People in the field are sometimes referred to as "neurodevelopmentalists". As of 2005 there was debate in the field as to whether "neurodevelopmentalist" should be made a new speciality.

==Five maxims==
In many ways, pediatric and adult neuropsychological practice are the same, but there are important differences. Some of these differences can be seen as maxims of neuropsychological practice with children include:
1. Maturation is a paramount force in pediatric neuropsychology
2. Adult brain-behavior relationship rules do not invariably apply to children
3. A model of normal development provides clinical critical context.
4. Pediatric neuropsychological methods are distinctive
5. Genetic, socio-environmental and family factors have primacy for evaluation

== A pediatric neuropsychological evaluation==
- A clinical interview and observations of the child
- An interview of significant others if possible
- A review of any relevant school and or medical records and
- Administration of standardised tests that measure brain functions, such as: attention, executive functioning, memory, language, behavioral/emotional functioning, visuospatial abilities, fine motor skills and others. The tests are selected based on the child's presenting problems, age, developmental status, language and cultural considerations.
- Integration of the clinical history, observations, collateral information, and test results, with relevant research and clinical experience, to formulate and convey diagnostic impressions and recommendations.

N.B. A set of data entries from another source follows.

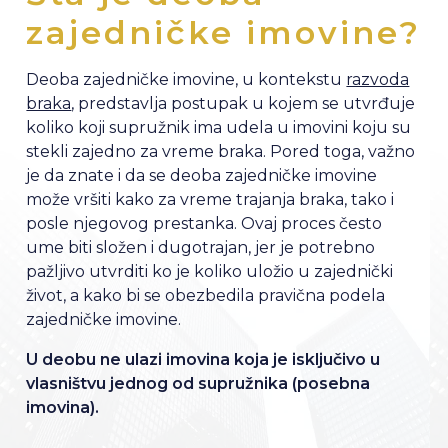
zajedničke imovine?
Deoba zajedničke imovine, u kontekstu
razvoda
braka
, predstavlja postupak u kojem se utvrđuje
koliko koji supružnik ima udela u imovini koju su
stekli zajedno za vreme braka. Pored toga, važno
je da znate i da se deoba zajedničke imovine
može vršiti kako za vreme trajanja braka, tako i
posle njegovog prestanka. Ovaj proces često
ume biti složen i dugotrajan, jer je potrebno
pažljivo utvrditi ko je koliko uložio u zajednički
život, a kako bi se obezbedila pravična podela
zajedničke imovine.
U deobu ne ulazi imovina koja je isključivo u
vlasništvu jednog od supružnika (posebna
imovina).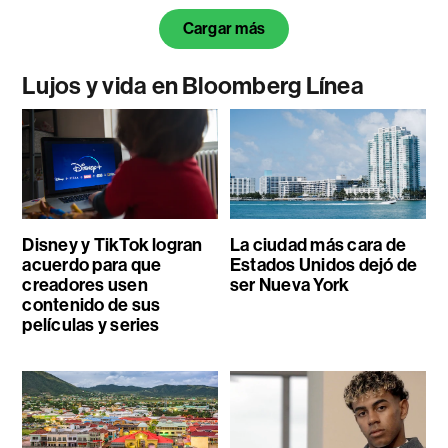
Cargar más
Lujos y vida en Bloomberg Línea
Disney y TikTok logran
La ciudad más cara de
acuerdo para que
Estados Unidos dejó de
creadores usen
ser Nueva York
contenido de sus
películas y series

The neuropsychological evaluation is used to determine the pattern of brain-related strengths and weaknesses to understand the origin of the problem and to make a diagnosis. Often, this will guide specific treatment recommendations. Pediatric neuropsychological evaluations are performed by licensed professionals and are helpful in determining functional outcomes and guiding interventions related to genetic syndromes, prenatal influences on development, systemic illness affecting the nervous system, acquired brain injuries or developmental conditions such as autism or learning disabilities.

==Disorders commonly evaluated by pediatric neuropsychologists==
- Developmental Disabilities
  - Speech and Language Impairment (of unknown origin)
  - ADHD and Learning Disabilities
  - Intellectual Disability
  - Autism Spectrum Disorder
- Genetic and metabolic syndromes (e.g., phenylketonuria, Down syndrome, neurofibromatosis, Turner syndrome)
- Acquired Neuropsychological Disorders
  - Prenatal Substance Exposure (e.g., Fetal Alcohol Syndrome, Alcohol Related Neurodevelopmental Disorder)
  - Hypoxic-Ischemic Injuries (e.g., periventricular leukomalacia associated with prematurity; near-drowning asphyxia)
  - Other prenatal anomalies (amniotic band syndrome, spina bifida myelomeningocele)
  - Toxic exposure (lead, mercury poisoning, chemotherapy drugs, irradiation)
  - Malnutrition & specific nutrient deficiencies affecting brain function
  - Trauma related to Abuse & Neglect
  - Acquired Traumatic Brain Injuries
  - Cerebrovascular disease (ischemia, thrombosis, embolism, infarct, arteriovenous malformation)
  - Neurological conditions of varying etiology (epilepsy, hydrocephalus, cysts, demyelination)
  - Systemic illness affecting brain development or function (e.g., HIV/AIDS, meningitis, encephalitis, leukemia, sickle cell disease)
  - Organ dysfunction affecting brain development or function, e.g., Cardiac, Circulatory, Renal, Hepatic, or Pulmonary Problems
  - Psychiatric Disorders (e.g., schizophrenia, somatization)

==Board certification==
In the United States and Canada, each state or province licenses professionals to practice psychology. Additionally, two boards specifically examine and certify neuropsychologists engaged in pediatric practice:

- The American Board of Pediatric Neuropsychology, a subsidiary of the American Academy of Pediatric Neuropsychology, is an exclusively pediatric board.
- The American Board of Clinical Neuropsychology, a specialty board of the American Board of Professional Psychology, provides board certification for clinical neuropsychologists who subspecialize with different populations, including pediatric, lifespan, epilepsy, traumatic brain injury rehabilitation, geriatric, forensic work, etc.